Assis afirmou que a reunião do Colegiado ocorrida na terça-feira discutiu projetos apresentados pelo Executivo que deveriam passar pelas comissões antes de serem apreciados no plenário. Segundo ele, “a ausência de reuniões no plenário aqui ou de sessões não se justifica, mesmo considerando que o presidente está de licença porque está de viagem, e isso é facultado para todo mundo”. Ele acrescentou que “você tem a vice-presidência, você tem a primeira secretaria, como em outras oportunidades, que geralmente assume a presidência da mesa e dá continuidade a sessões”.
O vereador relatou que nem ele nem outros parlamentares foram comunicados ou convocados para as sessões. “Nós não fomos comunicados das sessões, nem convocados. Às vezes geralmente há proposições de acordos quando há uma tentativa de conciliar ou tratar de debates inerentes aos projetos que estão tramitando na casa, mas até então nós desconhecemos”, disse Assis.
Entre os projetos em pauta, estão alterações na Louos e no Plano Diretor de Desenvolvimento Urbano (PDDU), que podem impactar o planejamento urbano da cidade. O vereador afirmou que “perde a cidade, porque deixa de fazer um debate que é muito importante para ela, e segundo, a gente corre o risco de ver aprovado um projeto sem debate e vai atender a interesses dos mais diversos, e que a gente sabe que não desrespeita os interesses da população, no modo geral”.
Ele mencionou ainda que mudanças no gabarito da orla podem ampliar a especulação imobiliária e afetar populações vulneráveis. “Inclusive, que altera gabarito na orla, ele propõe o aumento do gabarito, que vai ampliar a especulação imobiliária na borda da orla da cidade, o que vai trazer consequências profundas para o miolo da cidade, principalmente onde moram as populações mais pobres e, consequentemente, as populações mais negras, ou seja, está claro aí uma manifestação de racismo ambiental, no nosso entendimento”.
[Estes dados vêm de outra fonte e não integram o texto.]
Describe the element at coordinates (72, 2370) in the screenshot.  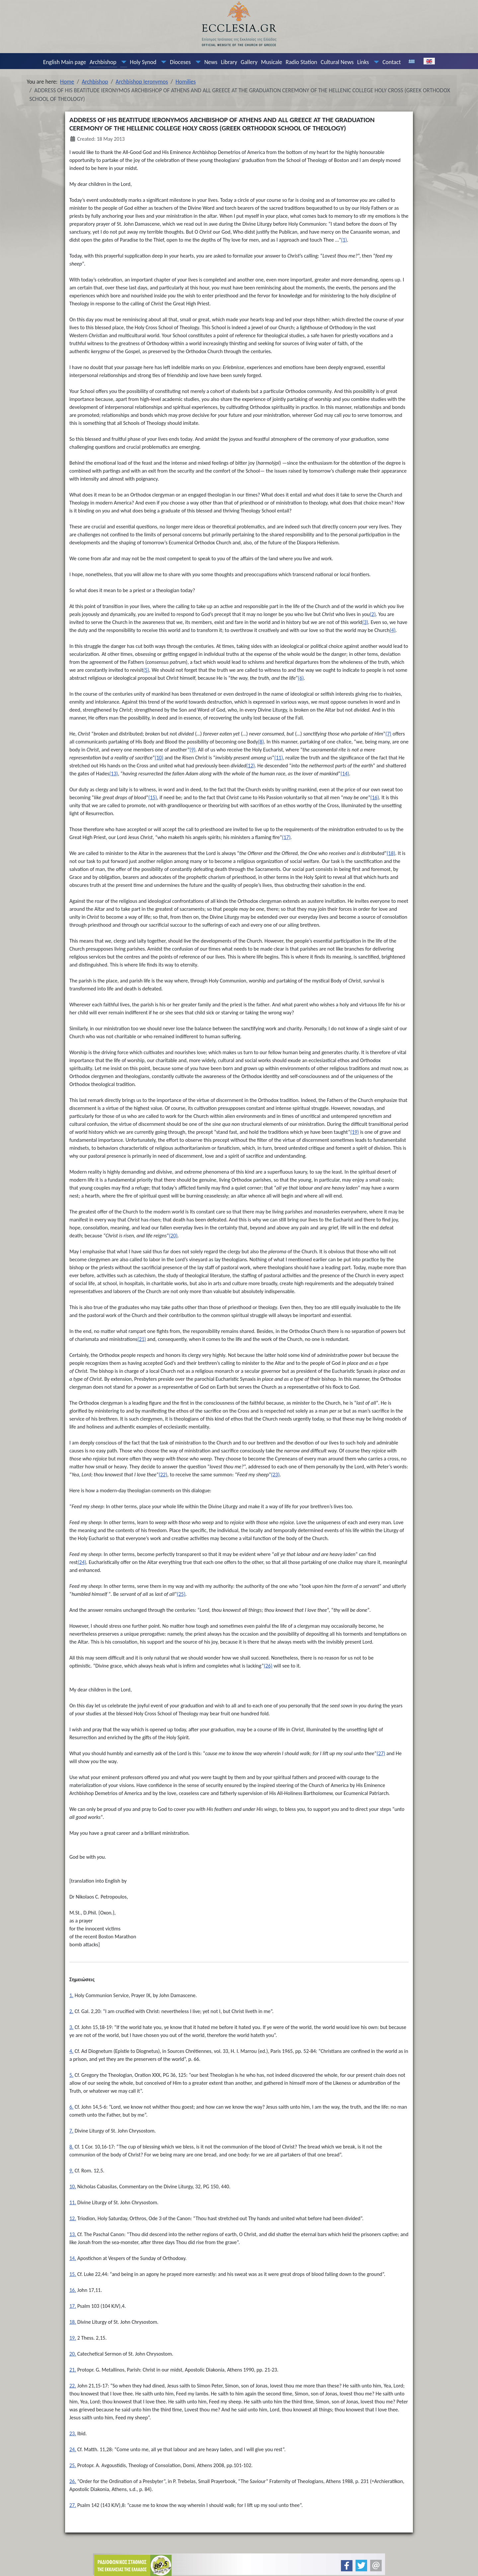 I see `21.` at that location.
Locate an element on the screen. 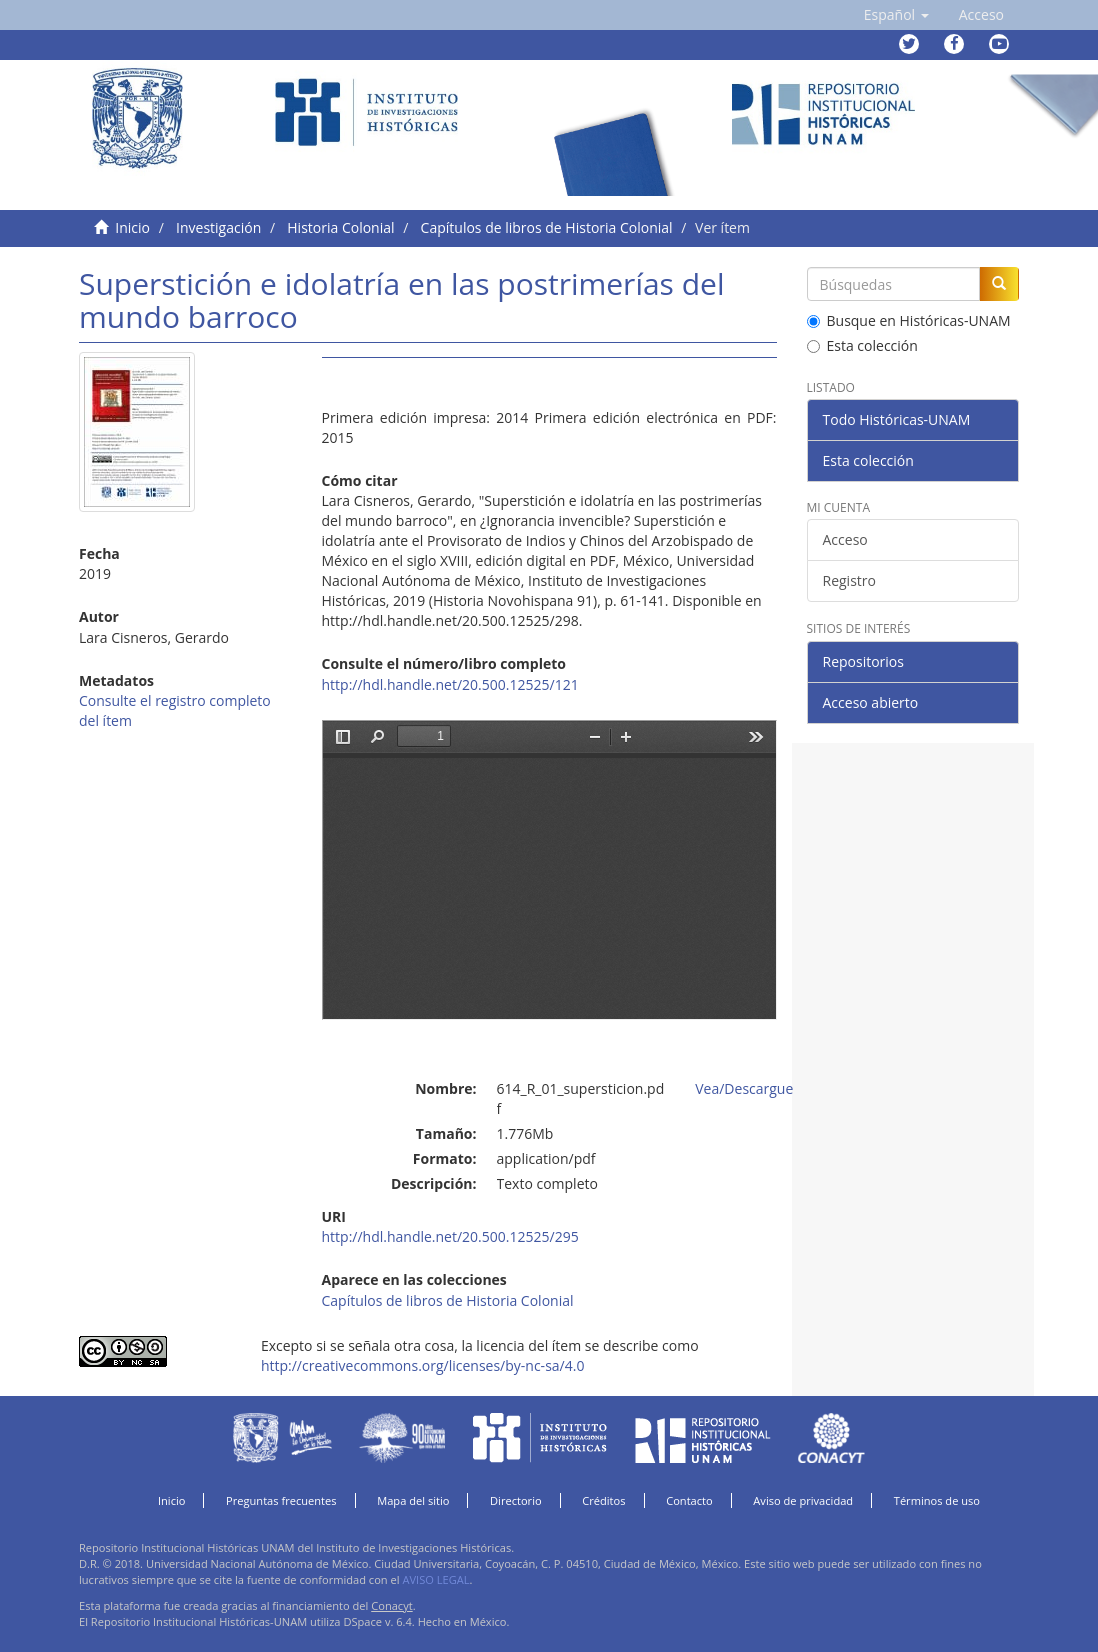 This screenshot has height=1652, width=1098. Aviso de privacidad is located at coordinates (803, 1500).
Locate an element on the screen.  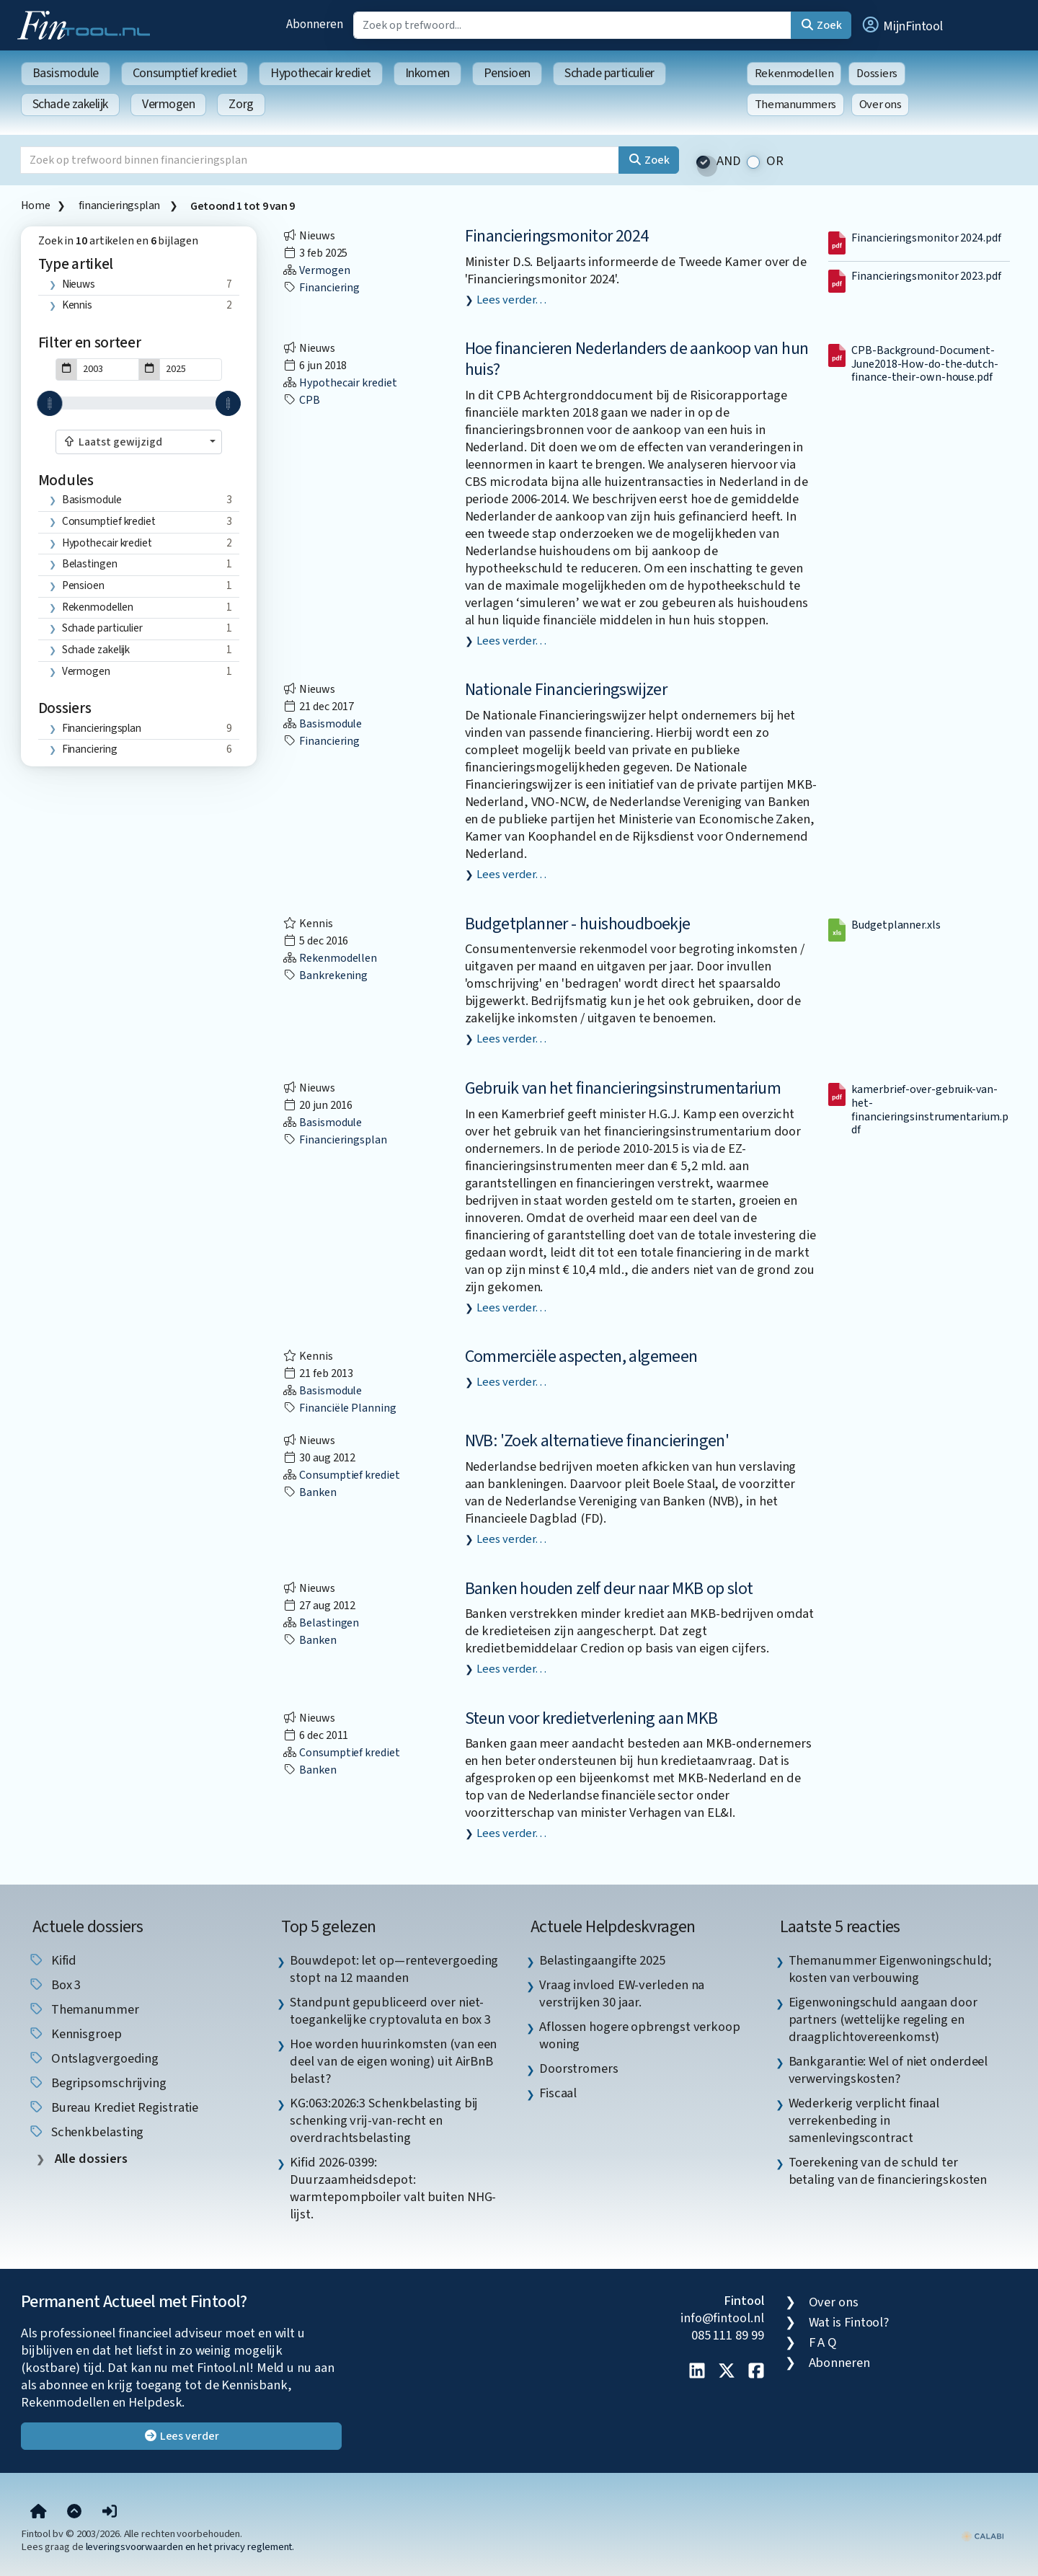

Assis finalizou criticando a forma como os projetos são tratados no plenário: “Tudo é feito e debatido em alguns minutos rápidos aqui no plenário, talvez no máximo com mais 10 ou 15 minutos, o que nós consideramos para a defesa ou contra ou a favor, o que nós consideramos completamente insuficiente, dada a complexidade dessas leis que chegaram até nós”.